尾藤イサオと岸辺一徳の大滝バカ息子コンビとか愉快なゲートボール仲間のご近所さんとか宴会はたけなわで(おいおいw)ようやく帰ってもらえそうなところに自慢の日本酒を持って参上する空気が読めない山崎(笑)なんとかその場をお開きにした後、本当のお通夜が始まるんだよね。

信子のいとこなのかな?青年がきんに向かって「大滝のオヤジは犬猿の仲だったよな。だから三河に寄り付かなくなったもん」慰め、大好きだった島倉千代子の「東京だよおっかさん」を信子と踊る。それを見つめるきんの目に、夫が死んで初めて穏やかな笑顔が浮かんだのだと思った。

昼のドタバタお葬式から夜のガヤガヤお通夜まで、嵐のように駆け抜けて3日目。告別式の日がやって来て、棺桶に釘を打ち霊柩車に遺体を乗せ、弔問客の香典を置いたテーブルが、これは信子の亡き父の魂が降臨したんだろう、ビュービュー風が吹いてお札がええじゃないか状態のプチ祭り。

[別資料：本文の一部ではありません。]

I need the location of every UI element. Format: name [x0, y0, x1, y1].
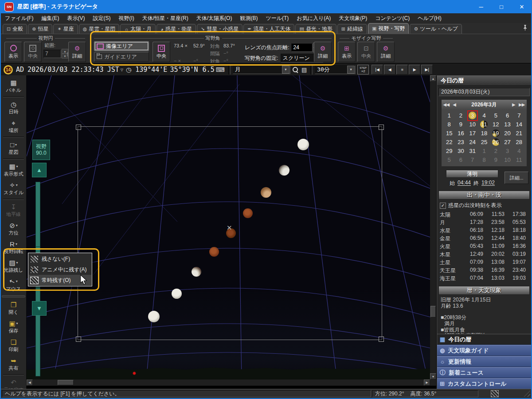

大滝の心にもないうわべの喪主に変わってご挨拶の後、親族のみで火葬場に向かい、ここでまさかの小林薫が登場だ!火葬人の役で(笑)彼はイイ人で遺体を焼くボイラーの中を家族に見せてくれる。しかも、ガスに点火する瞬間の恐ろしさとか火葬人あるあるで家族を和ませてくれたw

小林いわく、点火する時怖いのは、その瞬間、遺体が蘇るのではないかと思い、夢にまで出て来る。元気な人ほど良く燃えるから、赤ちゃんの時など骨まで燃えて何も残らなくなるから弱火でじっくり焼くとか、こええwでもね、きんを除く全員が怖い物見たさにボイラー前大集合だw

さて、火葬が終わり、親族15人が大集合して猫八特製のお弁当で会食。山崎が怖れていた喪主代理のスピーチのまさにその時、きんが「私が喋る」そして、亡き夫を看取れなかった後悔とか、腹の底から絞り出す愛情こもったスピーチに山崎は「これは練習するもんじゃない」悟ったはず。

これまで肝っ玉母さんのようにお葬式を裏で仕切っていた信子。きんの最後のスピーチに感じるところがあったのだろう。帰って行く親族たちを見送りながら横に立つ山崎の手をギュッと握りしめた。握り返す山崎。私たちは生きている。夫婦仲良く、この時間を大切にしなければならない。